Data for processing START
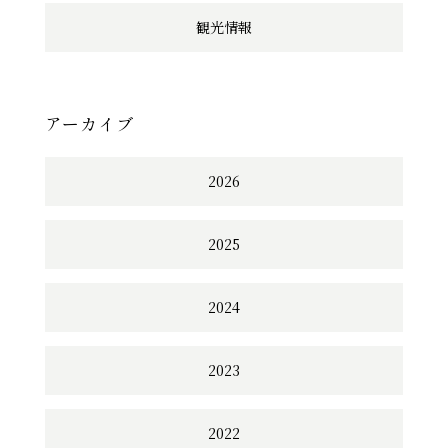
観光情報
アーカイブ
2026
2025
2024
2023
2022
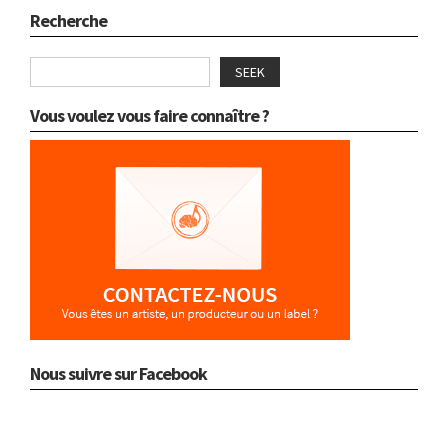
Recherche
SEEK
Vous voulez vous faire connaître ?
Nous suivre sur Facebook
Data for processing END
Data for processing START
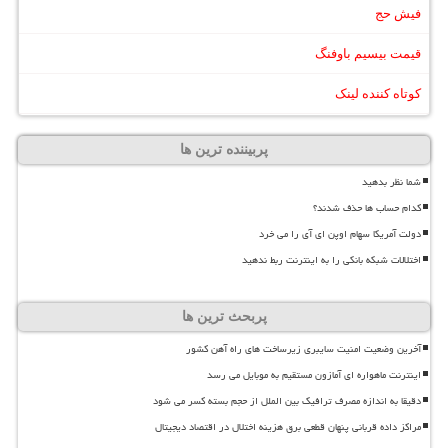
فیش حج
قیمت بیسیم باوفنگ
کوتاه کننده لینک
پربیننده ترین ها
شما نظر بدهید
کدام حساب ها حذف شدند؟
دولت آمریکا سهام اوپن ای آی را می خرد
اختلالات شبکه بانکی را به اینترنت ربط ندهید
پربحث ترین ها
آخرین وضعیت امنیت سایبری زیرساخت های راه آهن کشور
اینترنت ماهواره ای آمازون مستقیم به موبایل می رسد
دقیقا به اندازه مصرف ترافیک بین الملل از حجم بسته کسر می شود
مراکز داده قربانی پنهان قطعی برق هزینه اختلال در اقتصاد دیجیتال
Data for processing END
Your objective —
Collect every line with the string "اینترنت" from the records, and copy each.

Solution to this problem —
اختلالات شبکه بانکی را به اینترنت ربط ندهید
اینترنت ماهواره ای آمازون مستقیم به موبایل می رسد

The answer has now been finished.